# Tire Basics

Do all SUVs have four-wheel drive?

We explain the difference between SUV, 4WD and AWD

Fast facts

Do all SUVs have four-wheel drive (4WD)?

  • Not all SUVs are 4WDs
  • The term “four-wheel drive” is not synonymous with “SUV”
  • Mainly off-road SUVs have four-by-four capabilities
  • On-road SUVs are more likely to have all-wheel or even two-wheel drive

The answer to the question “are all SUVs 4WDs?“ is pretty simple: No. Not all sport utility vehicles have four-wheel drive. However, once we dig a little deeper, the issue becomes more complicated. After all, in many parts of the world, the term “four-wheel drive” is used interchangeably with the name SUV, at least colloquially. Depending on context, this catch-all category can cover anything from urban crossover SUVs and battery-powered e-hybrids to performance luxury SUVs, including many models that don’t actually have four-by-four capabilities. Let’s take a closer look at the terminology, before clarifying which type of drive is suited to different driving conditions.
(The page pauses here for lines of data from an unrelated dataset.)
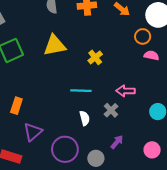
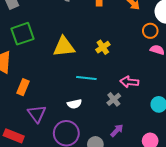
yellow triangle: (55, 45) -> (64, 47), moved
white semicircle: (85, 118) -> (74, 104), moved, turned 88
purple triangle: (33, 132) -> (37, 114), turned -30

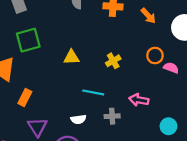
orange circle: (150, 31) -> (155, 56), moved
yellow triangle: (64, 47) -> (71, 57), size x0.7
gray cross: (114, 99) -> (112, 116), moved, turned 32

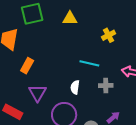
yellow triangle: (71, 57) -> (70, 18), moved
white semicircle: (78, 119) -> (75, 87), turned 104

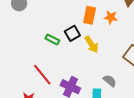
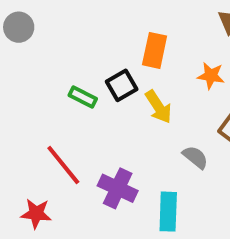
orange star: (111, 17) -> (211, 76), moved
gray semicircle: (110, 81) -> (195, 157), moved

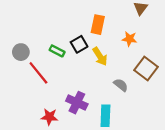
gray circle: (19, 27) -> (21, 52), moved
red line: (63, 165) -> (38, 73), moved
red star: (36, 213) -> (49, 117), moved

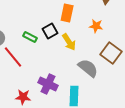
gray semicircle: (121, 85) -> (88, 68), size x1.5

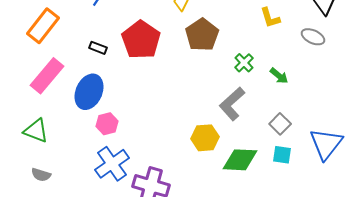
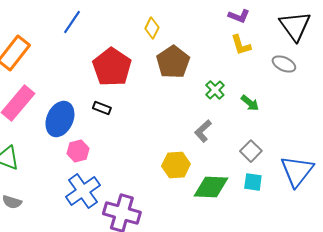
black rectangle: (98, 48) -> (102, 108), moved
gray L-shape: (232, 104) -> (203, 131), size x0.7

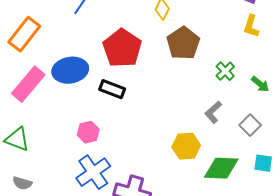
yellow L-shape: (241, 45) -> (251, 26), turned 35
black rectangle: (102, 108) -> (112, 89), size x1.4
blue ellipse: (60, 119) -> (70, 70), moved, turned 56
gray square: (251, 151) -> (250, 125), moved

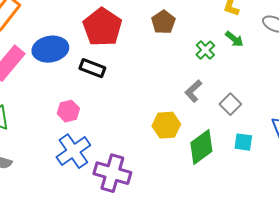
brown pentagon: (183, 43) -> (163, 22), size x0.7
green arrow: (260, 84) -> (234, 39), moved
green diamond: (221, 168) -> (201, 147), turned -39

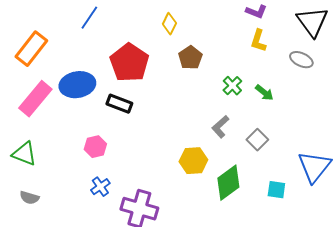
green arrow: (234, 39) -> (264, 93), moved
cyan square: (243, 142) -> (276, 190), moved
blue cross: (73, 151) -> (100, 187), size x0.6

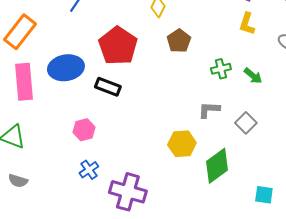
green cross: (232, 86) -> (221, 69), turned 30
pink rectangle: (35, 99) -> (24, 82), turned -45
gray L-shape: (220, 127) -> (209, 110), turned 45
cyan square: (276, 190) -> (264, 195), moved

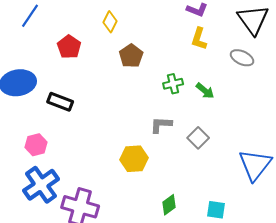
red pentagon: (118, 46) -> (69, 47), moved, size x0.6
green diamond: (217, 166) -> (169, 205), moved, size x0.6
blue cross: (89, 170) -> (41, 185), size x1.8

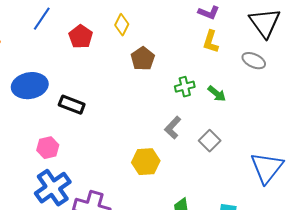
red pentagon: (69, 47) -> (81, 37), moved
gray L-shape: (161, 125) -> (173, 128), turned -50

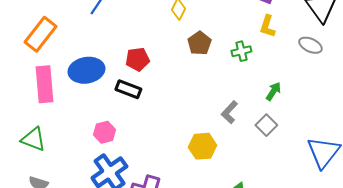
red pentagon: (81, 37) -> (137, 59), moved, turned 30
green cross: (185, 87) -> (241, 51), moved
green arrow: (217, 94) -> (273, 91), moved, turned -96

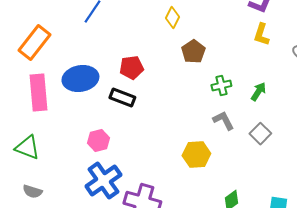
green cross: (241, 51) -> (221, 86), moved
green arrow: (273, 91) -> (258, 92), moved
gray L-shape: (229, 112) -> (223, 120), turned 110

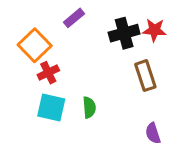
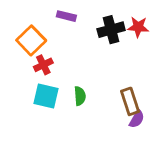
purple rectangle: (74, 18) -> (66, 16), turned 54
brown rectangle: (145, 76) -> (130, 101), moved
purple semicircle: (153, 133) -> (137, 119), turned -132

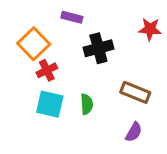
black cross: (111, 30) -> (98, 48), moved
brown rectangle: (130, 101) -> (135, 92), moved, turned -50
purple semicircle: (137, 119) -> (134, 132), moved

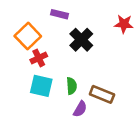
black cross: (98, 48) -> (81, 40), turned -30
brown rectangle: (135, 92) -> (102, 94), moved
purple semicircle: (134, 132) -> (80, 109), moved

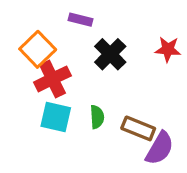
red star: (124, 24) -> (168, 49), moved
red cross: (39, 58) -> (52, 79), size x1.5
purple semicircle: (80, 109) -> (160, 148), moved, size x1.5

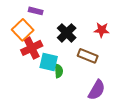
purple rectangle: (81, 20) -> (36, 11), moved
cyan square: (56, 117) -> (49, 62), moved
brown rectangle: (138, 128) -> (88, 56), moved

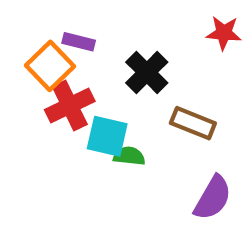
purple rectangle: (36, 11) -> (79, 42), moved
red star: (102, 30) -> (224, 33), moved
green semicircle: (59, 71) -> (129, 156), turned -80

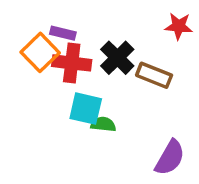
red cross: (70, 105) -> (72, 63), moved, turned 33
brown rectangle: (193, 123) -> (154, 75), moved

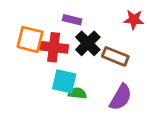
purple rectangle: (63, 33) -> (72, 20), moved
orange square: (40, 52) -> (30, 39), turned -32
purple semicircle: (170, 158) -> (121, 97), moved

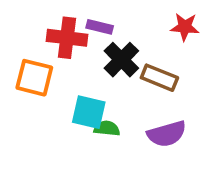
orange square: (30, 39) -> (34, 78), moved
red cross: (54, 47) -> (67, 38), moved
purple semicircle: (121, 97) -> (167, 134), turned 44

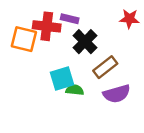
orange square: (34, 78) -> (24, 39), moved
brown rectangle: (159, 78) -> (105, 67), moved, turned -60
cyan square: (89, 112) -> (62, 79), turned -30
SUV, 4WD and all-wheel-drive (AWD) defined: What is an SUV?

Within the car industry, SUV has become the term most widely used to refer to a category of cars that broadly look like off-road vehicles, particularly due to high ground clearance and typically, hatchback look. They often share other characteristics, like spaciousness, suitability for towing and hauling, as well as off-roading abilities and four-wheel drive. However, the more popular SUVs become, the broader the category definition, and the more likely that a car described as an SUV isn’t a four-wheel drive suitable for off-road adventures. Many have full- or partial AWD, others are even two-wheel drives intended only for on-road driving.

Find out more about what makes SUVs so popular here.

What is 4WD?

As the name indicates, four-wheel drive (aka. 4WD/four-by-four/4×4) doesn’t necessarily refer to a vehicle category, but to a specific drivetrain configuration. The drivetrain system transfers engine power to all four wheels, ensuring traction even on challenging, uneven and shifting terrain. 

4WD infographic

It is typically found in the archetypal off-road SUVs that probably come to mind when you think of adventurous all-terrain driving, like the Toyota Land Cruiser, Jeep Wrangler, Mercedes-Benz G-Class, or the original Land Rover Defender. SUVs with a full-time 4WD system that can’t be switched off are only suitable for drivers who rarely, if ever, drive on paved roads. For everyone else, there’s part-time 4WD, which can be switched on and off manually, as needed.

What is AWD?

All-wheel drive systems are often confused with four-wheel drive, but they function differently and have other advantages and applications. Technically, an AWD drivetrain automatically and electronically distributes power to all wheels as needed.

AWD infograhic

There are full-time and part-time systems , but the latter are also controlled electronically and activated depending on the driving situation, so no manual intervention is necessary. All-wheel drive vehicles are a much broader category than 4WDs, and are not limited to SUVs. While four-wheel drives excel in off-road conditions, but aren’t particularly useful in many other scenarios, all-wheel drives improve grip and offer traction control in all BUT truly challenging off-road conditions. If you are looking for an on-road car that will enhance the performance of your winter tires in slippery conditions and can handle the odd gravel track, then this is your best choice.

SUV infographic

What’s the difference between an SUV, a 4WD and an AWD?

Returning to our original question, not all SUVs have a four-wheel drive system, but most four-wheel drive vehicles fall within the SUV category. You could probably say that the full-blooded, go-anywhere, do-anything 4x4 off-road adventure wagon is the platonic ideal of an SUV. However, the SUV category has long outgrown its original definition, so today’s car-based, hybrid, crossover, and luxury SUVs are much more likely to have all-wheel drive. Unless you are actually venturing way off the beaten path and driving on seriously challenging terrain, you probably don’t need a 4WD, but AWD can significantly improve the control and grip of your tires, even when driving on dry pavement.